A primeira-ministra elogia os resultados alcançados pelo seu governo na economia e no emprego. Estamos agora em 26 meses consecutivos de declínio na produção industrial. O PIB voltou ao “ponto zero ”. Os salários italianos caíram 9% entre 2008 e 2024 e estão entre os mais baixos da Europa. O suposto “novo” emprego concentra-se todo nos maiores de 50 anos: não são novos empregos, são trabalhadores obrigados a suportar o prolongamento da idade de reforma determinado pela lei Monti-Fornero que – mesmo nesta legislatura, e apesar dos compromissos solenes da campanha eleitoral – não só não será anulado, como será agravado. O financiamento do Serviço Nacional de Saúde como porcentagem do PIB está atingindo seu nível mais baixo de todos os tempos. Administração pública, educação, pesquisa, regiões e autoridades locais estão sofrendo cortes lineares muito pesados. As desigualdades sociais e as lacunas territoriais estão aumentando exponencialmente.
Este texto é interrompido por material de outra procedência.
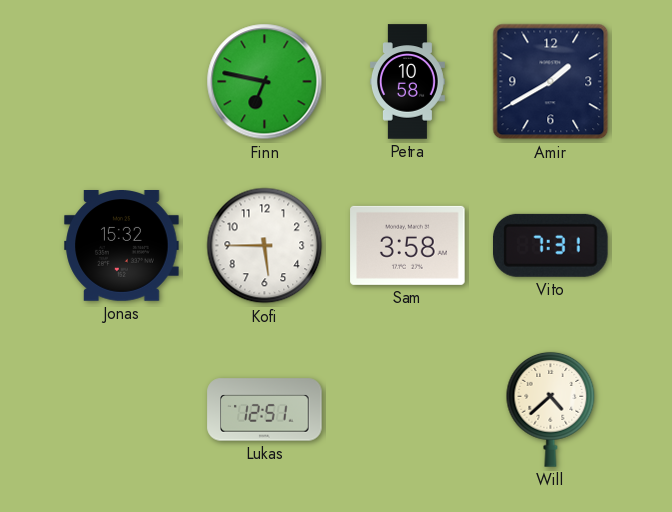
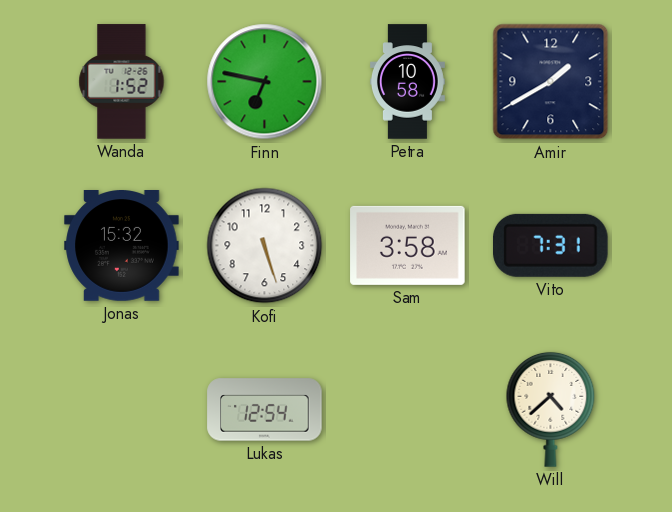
Wanda: none -> 1:52
Kofi: 5:45 -> 5:27
Lukas: 12:51 -> 12:54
Esses são fatos e não podem ser apagados por nenhuma propaganda. Em última análise, a alternativa que os italianos enfrentarão nos dias 8 e 9 de junho é bem simples: se eles acreditam que "está tudo bem, Madame la Marquise" , eles também podem votar Não para deixar tudo como está. Se, por outro lado, eles acham que as coisas em nosso país não vão nada bem e que é necessário mudá-las profundamente, então, eles têm uma oportunidade extraordinária em mãos para fazê-lo: votar Sim em todas as cinco perguntas, determinando um resultado imediato e tangível a partir do dia seguinte para milhões de pessoas; mas, acima de tudo, indicando claramente uma direção radicalmente alternativa em relação às políticas econômicas e sociais das últimas décadas.